La connaissance qui divise, l'apprentissage qui unitLa « pédagogie de l'excellence » , comme elle la qualifie, a des effets concrets et graves : « Elle désarticule la coopération au sein des classes », brise la dimension de solidarité et efface le sens du groupe comme ressource. « Aujourd'hui, ceux qui sont bons ne se sentent plus bons pour le groupe, mais contre les autres. Le savoir devient un bien personnel, à protéger, non à partager. Mais l'apprentissage authentique est toujours collectif. » Selon Lauro Grotto et de nombreuses études sur le sujet, en effet : « La meilleure créativité naît d'esprits connectés, et non d'une solitude performative. La pensée innovante émerge là où il y a échange, confiance et temps partagé. » C'est pourquoi, précise Lauro Grotto, la réponse ne réside pas simplement dans une plus grande empathie. Il faut repenser radicalement les conditions d'apprentissage. Il faut redonner du sens à l'expérience. « Même le meilleur contenu est dépassé par une mauvaise expérience d'apprentissage. Sans un climat propice, un espace relationnel, le contenu est perdu. » Enfin, la question de l'évaluation. Ce qui n'est jamais neutre, mais touche au cœur de l'identité : « Le premier fondement de la pédagogie devrait être de ne pas évaluer les personnes, mais leurs preuves . Une règle d'or : simple et révolutionnaire. Juger une personne – vous êtes incompétent, vous n'êtes pas à la hauteur – blesse profondément. Expliquer avec respect là où les preuves font défaut change tout. Surtout, cela restaure la conscience et efface l'humiliation. »

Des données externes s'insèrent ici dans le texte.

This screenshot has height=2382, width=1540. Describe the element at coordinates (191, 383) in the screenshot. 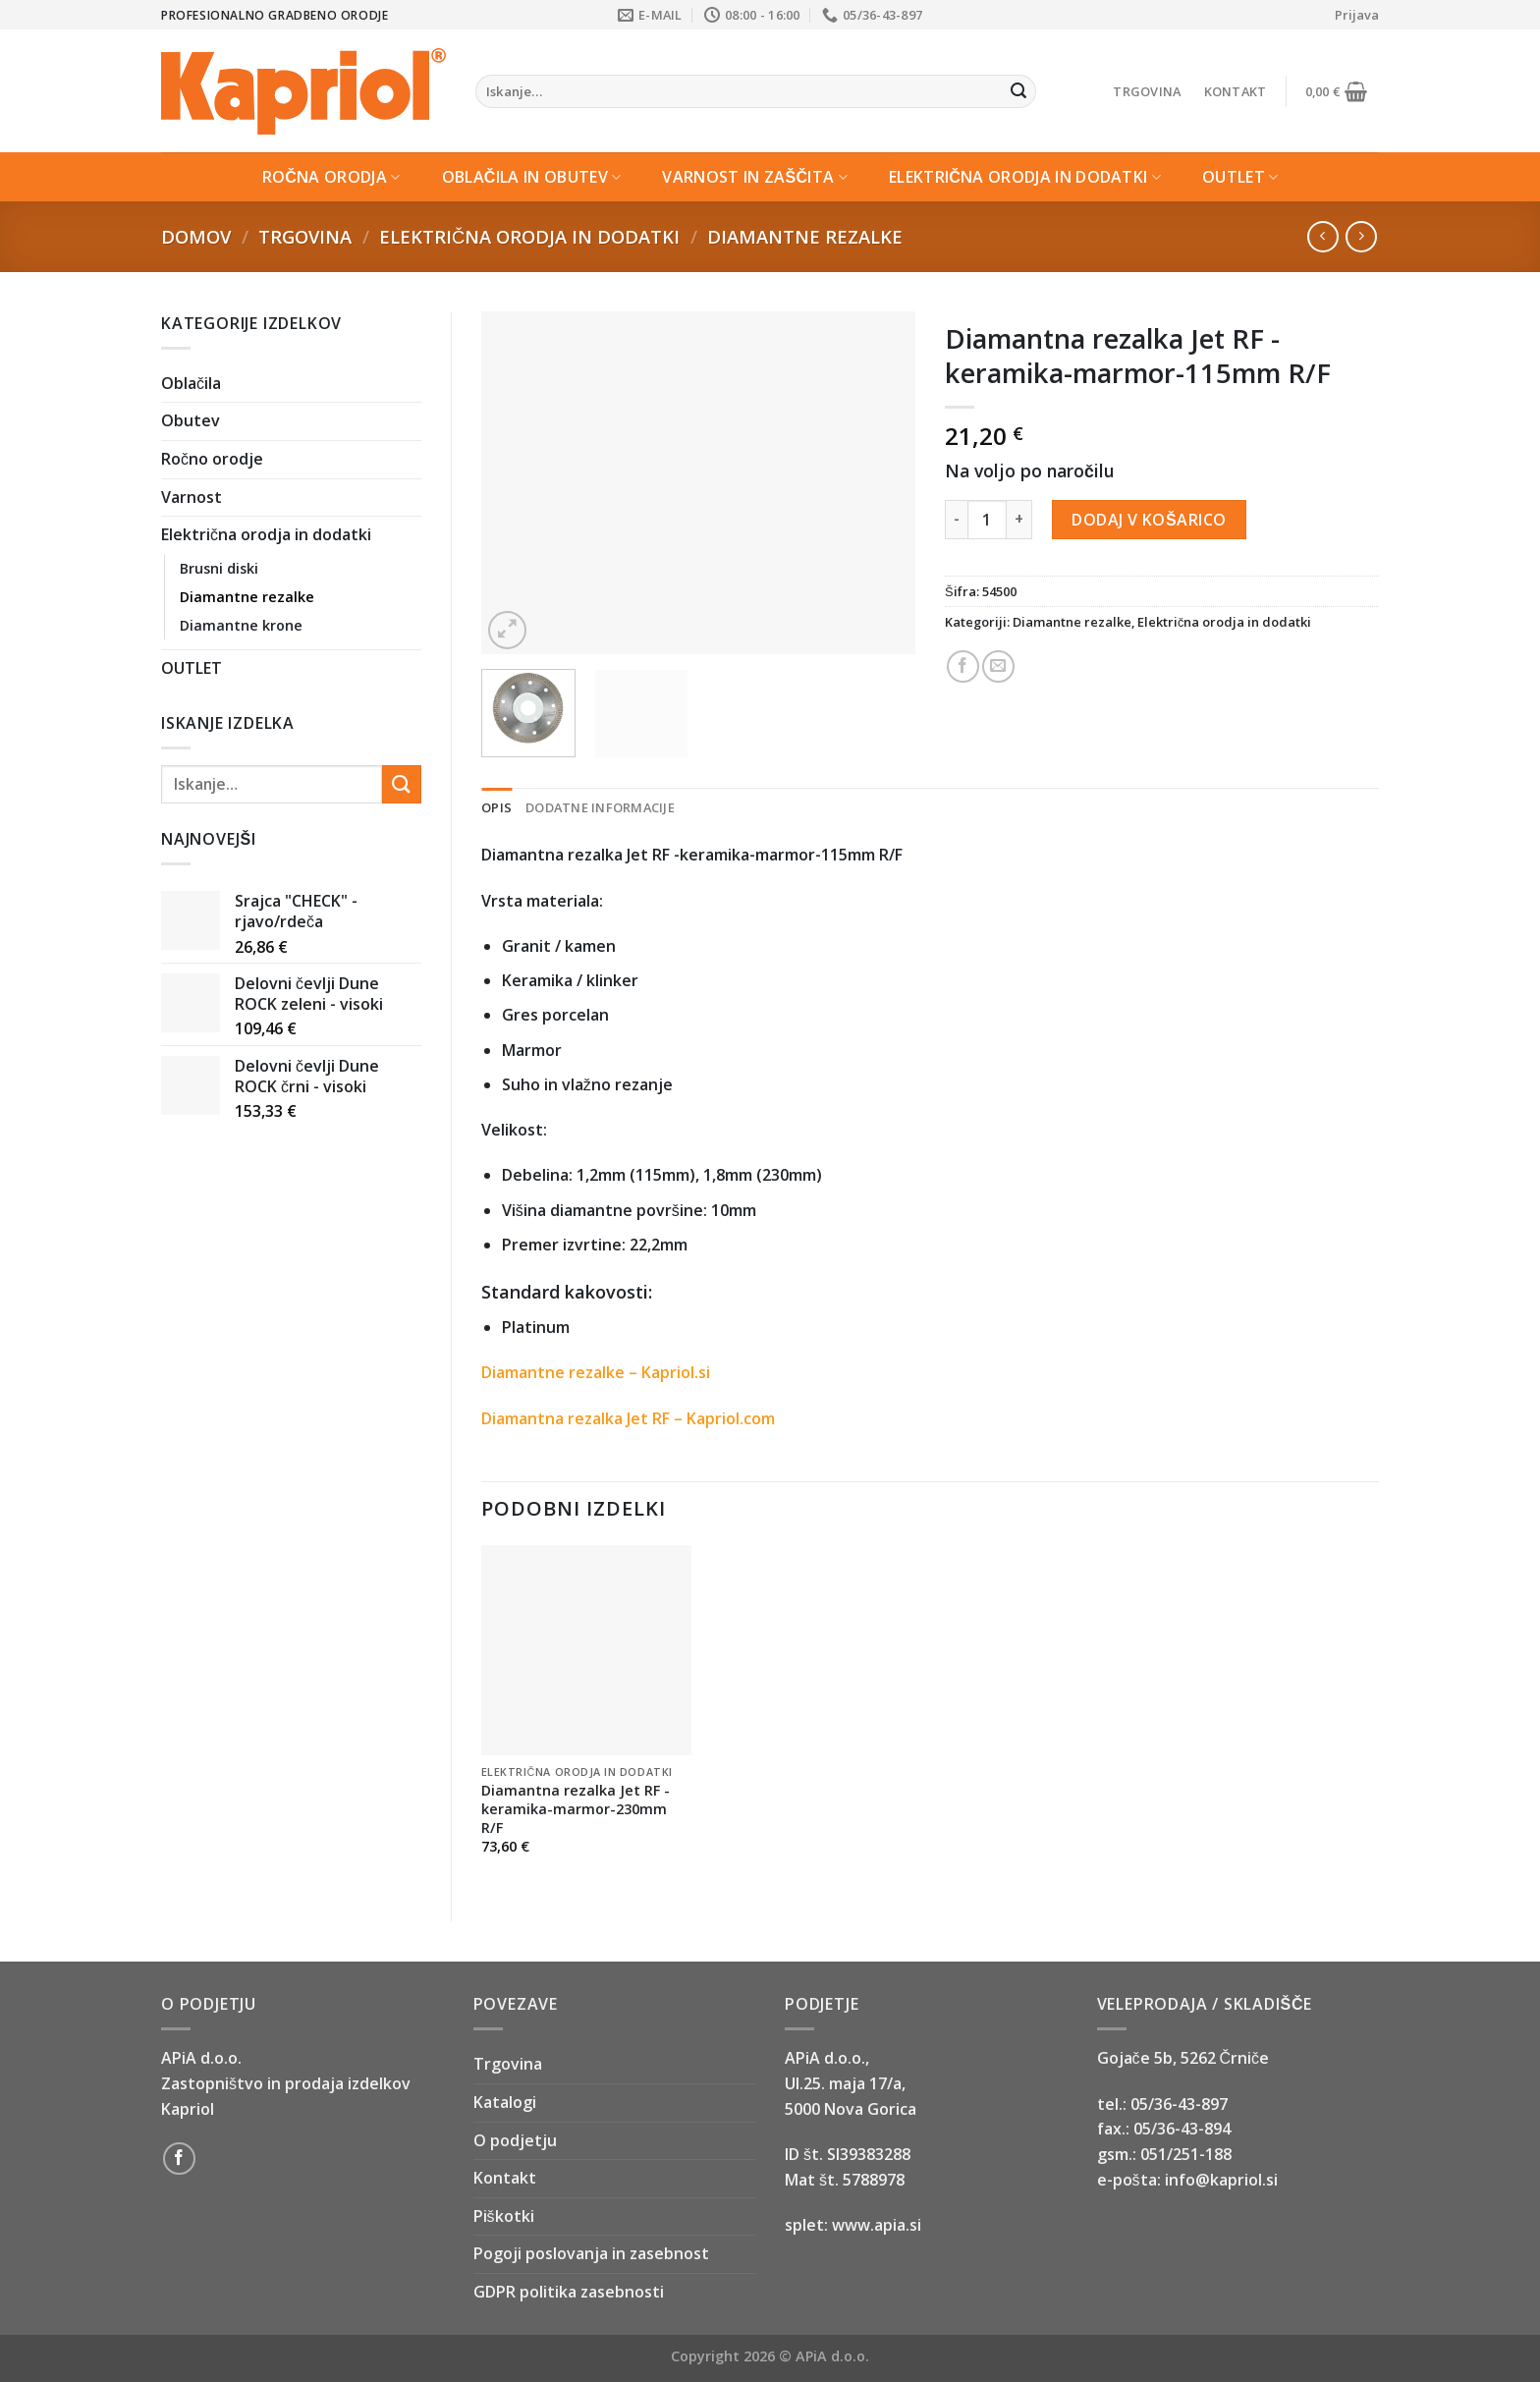 I see `Oblačila` at that location.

Un geste qui met les adultes à l'épreuveLes élèves se sont présentés, ont attendu leur tour et ont dit : « Non, merci. » Une forme extrême de défense, et en même temps d'affirmation. Sans visage, la seule façon d'être vu est de se retirer. Devenir une fissure, un vide, un bruit blanc. Un geste qui ne transgresse pas les règles, ne viole pas le terrain, ne rompt pas le pacte. Il s'inscrit parfaitement dans le cadre normatif. Il fait partie du jeu. En fait, il le révèle de l'intérieur. C'est peut-être précisément le reflet que nous laissent les « absences-présents » des enfants. S'ils « jouent » selon les règles écrites par les adultes, et qu'aujourd'hui ces mêmes adultes les jugent erronées ou inacceptables, alors, par leur geste, ils accomplissent la seule démarche vraiment astucieuse : démontrer – par le jeu lui-même – que ce jeu ne fonctionne plus. Ce faisant, ils ne fuient pas la maturité. Ils la relancent. Et, peut-être plus qu'il n'y paraît, ils mettent les adultes à l'épreuve de leur propre jeu.